2) Concentration in Pain Neurobiology is directed toward sensory interactions involved in pain perception and transmission. The primary focus of this discipline is to provide training in areas thematically related to orofacial and clinical orofacial pain and neurosensory disorders. This is a field of very high interest and is an area of current emphasis for NIDCR and many other institutes. We expect the number of students enrolled in this concentration to expand over the next several years. A multidisciplinary team of clinical and basic neurobiologists who have an interest in sensory processing and sensory disorders, along with investigators with training in molecular neurobiology, pharmacology, physiology, biochemistry, and cell biology serve as training faculty. A strong foundation in neuroscience as well as physiology is required for students in this concentration. The Pain Neurobiology Concentration is associated with the Regional Center for Neurosensory Disorders at the UNC School of Dentistry. The didactic curriculum requirement for students in the Pain Neurobiology concentration includes the Oral Biology core curriculum and at least two electives in cellular and molecular neurobiology given by faculty in the Neurobiology Curriculum at UNC-CH.

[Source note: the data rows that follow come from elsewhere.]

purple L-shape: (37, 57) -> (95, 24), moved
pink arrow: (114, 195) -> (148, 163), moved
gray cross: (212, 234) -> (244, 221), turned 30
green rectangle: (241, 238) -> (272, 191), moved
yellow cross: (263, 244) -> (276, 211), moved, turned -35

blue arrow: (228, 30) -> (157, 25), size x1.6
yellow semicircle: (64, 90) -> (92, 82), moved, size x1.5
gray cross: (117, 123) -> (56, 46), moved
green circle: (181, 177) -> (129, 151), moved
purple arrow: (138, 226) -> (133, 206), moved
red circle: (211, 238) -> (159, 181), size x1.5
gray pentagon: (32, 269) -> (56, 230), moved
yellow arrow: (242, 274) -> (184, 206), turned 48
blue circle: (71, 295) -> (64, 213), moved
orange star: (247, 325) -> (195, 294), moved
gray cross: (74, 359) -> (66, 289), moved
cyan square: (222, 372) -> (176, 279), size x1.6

3) Concentration in Skeletal Biology and Extracellular Matrices (SBEM) offers a broad-based discipline in Craniofacial and Skeletal Growth and Development. Faculty in this concentration have research programs in the genetic basis of craniofacial abnormalities, bone and mineral metabolism, matrix mineralization, aging, skeletal development, and wound healing and repair/regeneration. This concentration emphasizes the regulatory functions of several key extracellular matrix molecules in bone/tooth formation and development as well as in wound healing and repair. It provides education in the basic structures and functions of extracellular matrix molecules, cell-matrix interactions, mineralized tissue formation, molecular basis for connective tissue disorders and tissue engineering. The didactic curriculum for students in the Skeletal Biology and Extracellular Matrices concentration includes the Oral Biology core curriculum, Macromolecular Structure and Metabolism (CHEM 431), and electives including Molecular Control of Bone Mass (OBIO 741), directed by SBEM faculty in the curriculum in Oral Biology.

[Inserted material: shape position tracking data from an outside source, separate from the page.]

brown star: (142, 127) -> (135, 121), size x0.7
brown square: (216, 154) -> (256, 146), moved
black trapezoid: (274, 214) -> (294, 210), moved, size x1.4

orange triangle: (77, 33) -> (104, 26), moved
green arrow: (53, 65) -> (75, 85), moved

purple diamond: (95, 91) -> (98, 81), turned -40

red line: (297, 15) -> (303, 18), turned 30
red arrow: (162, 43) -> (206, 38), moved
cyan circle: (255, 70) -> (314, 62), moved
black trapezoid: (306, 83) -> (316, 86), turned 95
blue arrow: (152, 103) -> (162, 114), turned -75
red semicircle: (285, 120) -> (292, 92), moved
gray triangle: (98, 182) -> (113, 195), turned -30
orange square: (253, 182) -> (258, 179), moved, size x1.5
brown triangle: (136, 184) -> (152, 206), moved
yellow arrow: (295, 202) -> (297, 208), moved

These three concentration areas represent the core concepts for study at advanced levels in the discipline of oral biology. Expertise and authority in these particular concepts are well-represented within the educational and research qualifications of program faculty. Curricular requirements include the common Oral Biology core requirements for all students as well as those of the specific concentration. In addition, a student's individual research interests as well as prior qualifications such as D.D.S./D.M.D. or M.D. will impact individual course requirements.

The director of the concentration area selected by the student advises the student on courses to take, unless the student has not yet chosen an area of concentration, in which case the program director serves as the student's academic advisor. An individual student's curriculum includes advanced elective courses offered through the curriculum in Oral Biology and other graduate areas.